Сейчас я живу ожиданием возвращения, и очень этому рад. А пока отдыхаю и дышу этим городом. Я хочу все запомнить, не пропустить чего-нибудь важного. Сегодня бродил по Кельну с фотоаппаратом и биноклем. Город постепенно приходит в себя после катаклизмов последнего времени. Здесь на удивление спокойно. Мне встречаются два типа местных жителей: это прибывающие отовсюду беженцы — с котомками жалкого скарба на плечах, флягами в руках и страхом в покрасневших от усталости глазах, и — местные, те, кого мы освободили. В костюмах (сегодня в Кельне тепло и солнечно), элегантных шляпах, с породистыми собаками на поводках. Прекрасный весенний день в Кельне, твою мать.. Ты увидишь эти снимки. Правда, оказалось, что их фотографировал не только я. В какой-то момент я заметил рядом небритого худого мужчину с длинными волосами и седеющими усами. У него в руках тоже был фотоаппарат. Мы разговорились. Его зовут Джордж Оруэлл. Он военный корреспондент, работает на лондонский «Обсервер». Это чрезвычайно интересный и харизматичный человек. Я сказал ему, что где-то слышал его фамилию. Оказалось, что Оруэлл — английский писатель, а его книги выходили и у нас, в Штатах. Он постоянно кашляет, и у него на шее шрам как от кухонного ножа. Такое впечатление, будто каждое произнесенное слово причиняет ему боль. Но он попросил меня не обращать на это внимания. Оруэлл сказал мне то, с чем я абсолютно согласен. Пропаганда, в особенности немецкая, уверяла нас, что почти все немцы — высокие надменные блондины. А в Кельне нам попадаются преимущественно коренастые темноволосые мужчины с низко опущенными головами. Они ничем не отличаются от своих соседей бельгийцев. Разве что менее худощавы, и, что особенно развеселило Оруэлла, у них новее велосипеды. Кроме того, как уверяет Оруэлл, а я должен верить ему на слово, на улицах Кельна можно встретить гораздо больше женщин в шелковых чулках, чем на улицах Лондона или любого другого города Англии. Но это меня как раз не удивляет. Я дважды бывал в Англии, и там мало кто из женщин носит шелковые чулки. Может, они надевают их только на королевский прием? Англичанки, должно быть, догадываются, что их кривые ноги шелк не украсит.
Оруэлл попросил у меня сигатеру, но из-за кашля не смог или не захотел курить. Просто подержал ее в зубах. Потом мы поговорили о том, чем отличается работа журналиста на разных берегах Атлантики, о фотоаппаратах и... о его шраме на шее. В 1937 году Оруэлл участвовал как доброволец в гражданской войне в Испании. Разумеется, на стороне коммунистов. Там ему навылет прострелили горло, и он выжил по счастливой случайности. Кажется, он написал об этой войне книгу, «Homage a Catalonia». Я обязательно отыщу ее, когда вернусь. Потом мы обменялись адресами и разошлись — каждый в свой район Кельна.
Я общаюсь здесь со многими людьми, но очень недолго. Все мы помним, что каждая минута, которую проводим вместе, может оказаться последней. Поэтому мы почти сразу переходим к сути дела, минуя церемониал взаимного сближения. До войны мне было бы трудно представить себе, чтобы такой человек, как Оруэлл, при первой же встрече на улице Лондона рассказал кому-либо о своем шраме на шее. Здесь же это совершенно нормально. Или ненормально. Я уже и сам не знаю...

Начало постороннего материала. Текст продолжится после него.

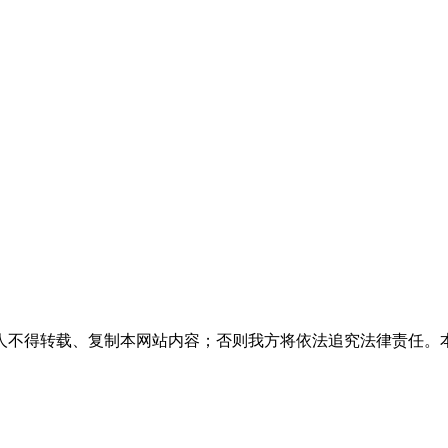
人不得转载、复制本网站内容；否则我方将依法追究法律责任。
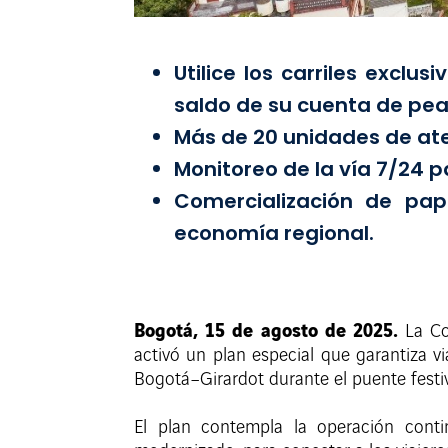
Utilice los carriles excl
saldo de su cuenta de peaj
Más de 20 unidades de ate
Monitoreo de la vía 7/24 p
Comercialización de pap
economía regional.
Bogotá, 15 de agosto de 2025.
La Co
activó un plan especial que garantiza v
Bogotá–Girardot durante el puente festiv
El plan contempla la operación conti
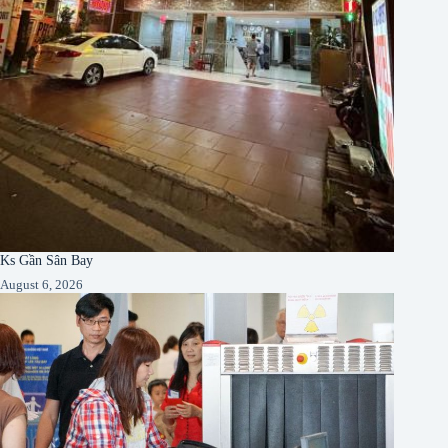
Ks Gần Sân Bay
August 6, 2026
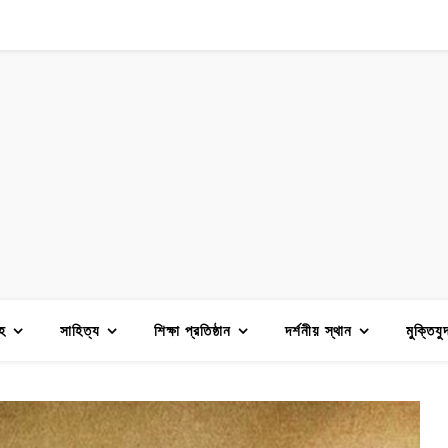
হ
সাহিত্য
শিক্ষা প্রতিষ্ঠান
দর্শনীয় স্থান
মুক্তিযু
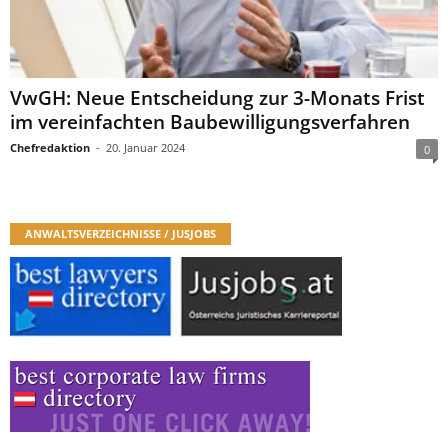
VwGH: Neue Entscheidung zur 3-Monats Frist
im vereinfachten Baubewilligungsverfahren
Chefredaktion
-
20. Januar 2024
0
ANWALTSVERZEICHNISSE / JUSJOBS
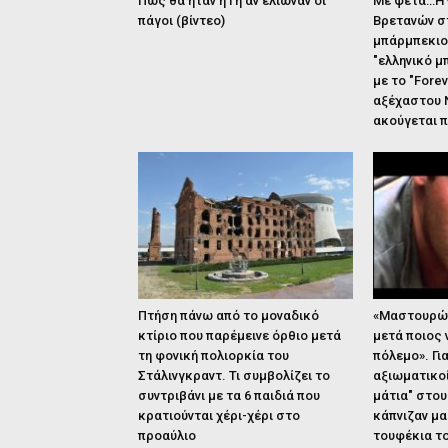
Πώς θα ήταν η Γη αν έλιωναν οι
Με φέτα…Η 
πάγοι (βίντεο)
Βρετανών σ
μπάρμπεκιο
"ελληνικό μ
με το "Forev
αξέχαστου 
ακούγεται π
Πτήση πάνω από το μοναδικό
«Μαστουρώνε
κτίριο που παρέμεινε όρθιο μετά
μετά ποιος 
τη φονική πολιορκία του
πόλεμο». Για
Στάλινγκραντ. Τι συμβολίζει το
αξιωματικοί
συντριβάνι με τα 6 παιδιά που
μάτια" στο
κρατιούνται χέρι-χέρι στο
κάπνιζαν μα
προαύλιο
τουφέκια το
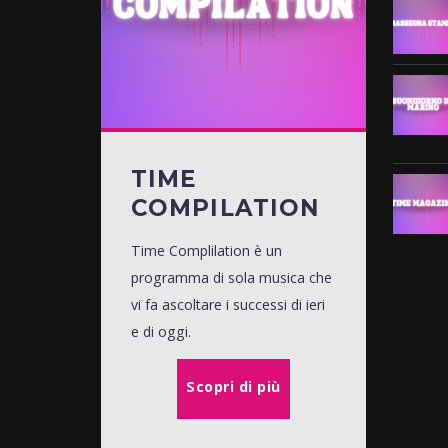
TIME
COMPILATION
Time Complilation è un
programma di sola musica che
vi fa ascoltare i successi di ieri
e di oggi.
Scopri di più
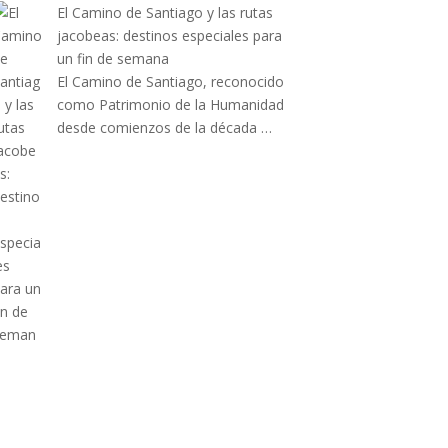
El Camino de Santiago y las rutas
jacobeas: destinos especiales para
un fin de semana
El Camino de Santiago, reconocido
como Patrimonio de la Humanidad
desde comienzos de la década …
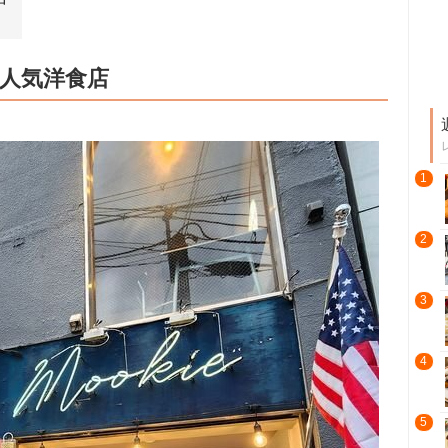
人気洋食店
1
2
3
4
5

Дорис, больше всего я хочу, чтобы это письмо прибыло к тебе вместе со мной. В кармане моего пальто, а не в одном из толстых льняных мешков с американской военной коррреспонденцией из Европы. Я хочу сам прочесть его тебе. А потом рассказать все, о чем не написал. И заснуть рядом с тобой, а потом проснуться рядом с тобой. И снова заснуть...
Я скучаю по тебе, Дорис...
Бредфорд
P. S. Ты можешь узнать о моих «перемещениях» у Лайзы. Если кто, кроме адрианы и Артура, и будет знать точно, когда я вернусь, то это она. Никто точно не знает, откуда мы полетим, куда и когда. Я и сам узнаю все последним. И пока знаю только, что полечу из Европы через Атлантический океан, скорее всего на какой-нибудь военный аэродром. К любой дате, которую узнаешь у Лайзы, прибавь еще семь-восемь дней. К концу седьмого дня (звучит как библейский текст о конце света или сотворении мира) я должен быть где-то в Америке.